Channeling Sarah Hoyt: No, next question.
My wife and I sort of play “Guess where they’ll insert the homosexual character” in the new TV and streaming shows. It’s so gratuitous, and it grates on me. I’ll still watch it if it’s for my wife and me, but not in something for our children. I want them to treat everybody with grace, but I don’t want this normalized for them, and that’s what this is surely all about.
No idea who Sarah Hoyt is/was.
Well I’ve never seen any of the Toy Story movies and probably never will, but it was a possibility. And if I did see them, I might be able to make an argument. But I’m not that interested.
Maybe Buzz Lightyear is the Ted Baxter of the Toy Story movies.
There is definitely some Ted Baxter in Buzz.
@jameslileks had a fine “rant” on a past Northern Alliance Radio Network (I checked my archives, it was Feb 28, 2009) about Ted Baxter and the other MTM characters. Turns out I had previously created an excerpt of just that rant, too.
The cost of handling reels of film is more.
That’s a $250,000 fine for each DVD you rip. Not that anyone would care to enforce…until they do;)
Unless SCOTUS reverses that, personal backup copies are legal.
For those interested, here is the NARN clip on Ted Baxter:
https://www.adrive.com/public/EHExsg/NARN%2002-28-09%20clip%20NARN%202%20Hour%201%20James%20Lileks%20on%20Ted%20Baxter.mp3
And here is the whole hour, including other topics:
https://www.adrive.com/public/wT8SJh/NARN%2002-28-09%20NARN%202%20Hour%201%20James%20Lileks%2C%20Pt%201%20incl%20DC%20Statehood%20Constitution%20%20Shredding%20Lambada%20etc%2C%20Ted%20Baxter%20at%2026.00%2C%20and%2024%2C%20Budgets.mp3
Damn, even my archives aren’t that good.
For those who haven’t the time, I think I was pointing out that Ted Baxter was the only character who really had his bleep together, in the end. Mary couldn’t maintain a relationship; Murray was consistently bitter over his station of life, which was due to his meager talent; Lou’s wife left him; Rhoda got divorced.

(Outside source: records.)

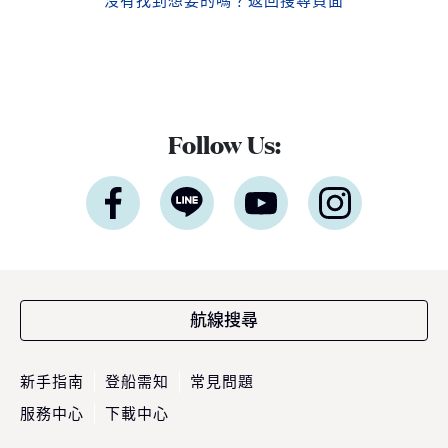
沒有找到想要的嗎？
返回搜尋頁面
Follow Us:
航線搜尋
新手指南
登船需知
常見問題
服務中心
下載中心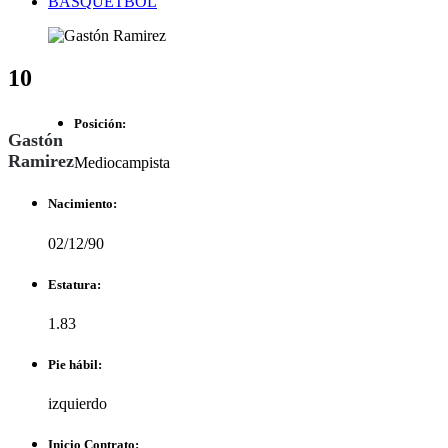
BASQUETBOL
10
Posición:
Gastón
Ramirez
Mediocampista
Nacimiento:
02/12/90
Estatura:
1.83
Pie hábil:
izquierdo
Inicio Contrato: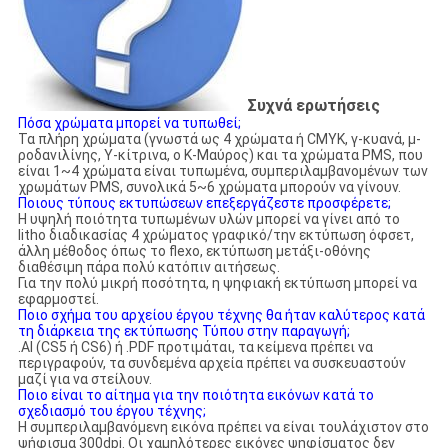
Συχνά ερωτήσεις
Πόσα χρώματα μπορεί να τυπωθεί;
Τα πλήρη χρώματα (γνωστά ως 4 χρώματα ή CMYK, γ-κυανά, μ-
ροδανιλίνης, Υ-κίτρινα, ο Κ-Μαύρος) και τα χρώματα PMS, που
είναι 1~4 χρώματα είναι τυπωμένα, συμπεριλαμβανομένων των
χρωμάτων PMS, συνολικά 5~6 χρώματα μπορούν να γίνουν.
Ποιους τύπους εκτυπώσεων επεξεργάζεστε προσφέρετε;
Η υψηλή ποιότητα τυπωμένων υλών μπορεί να γίνει από το
litho διαδικασίας 4 χρώματος γραφικό/την εκτύπωση όφσετ,
άλλη μέθοδος όπως το flexo, εκτύπωση μετάξι-οθόνης
διαθέσιμη πάρα πολύ κατόπιν αιτήσεως.
Για την πολύ μικρή ποσότητα, η ψηφιακή εκτύπωση μπορεί να
εφαρμοστεί.
Ποιο σχήμα του αρχείου έργου τέχνης θα ήταν καλύτερος κατά
τη διάρκεια της εκτύπωσης Τύπου στην παραγωγή;
.AI (CS5 ή CS6) ή .PDF προτιμάται, τα κείμενα πρέπει να
περιγραφούν, τα συνδεμένα αρχεία πρέπει να συσκευαστούν
μαζί για να στείλουν.
Ποιο είναι το αίτημα για την ποιότητα εικόνων κατά το
σχεδιασμό του έργου τέχνης;
Η συμπεριλαμβανόμενη εικόνα πρέπει να είναι τουλάχιστον στο
ψήφισμα 300dpi. Οι χαμηλότερες εικόνες ψηφίσματος δεν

Ted stayed married, adopted a kid, and kept his job.
I think this is why.
I keep the important stuff. :-)
And to be sure, you probably have match books older than me.
Oh, here’s hour 2 of that part of the show, still with James:
https://www.adrive.com/public/QsyPVP/NARN%2002-28-09%20NARN%202%20Hour%202%20James%20Lileks%2C%20Pt%202%20incl%20Online%20Newspapers%2C%20Spock%20War%20Downer%2C%20Star%20Trek%20Trivia%20Seven%20Of%20Nine%20Buck%20Rogers%20Thunderbirds%20Battlestar%20Galactica%20Space%201999%20UFO%20Sighting%20Art%20Bell%2050s.mp3
No it isn’t. It’s no different than recording an LP to a cassette tape. It’s always been about distribution, that goes for recording a football game, transfering your iTunes purchases to your phone, screen recording an online event, or any number of additional endeavors that fall under Fair Use. How do you think all of those YouTubers get away with doing videos using movies footage (The Critical Drinker, Cinema Sins etc..) trashing, praising, or reacting to them? If you were to upload the ripped copy somewhere, look out, but even then the laws get a little murky depending on the use, length, and purpose.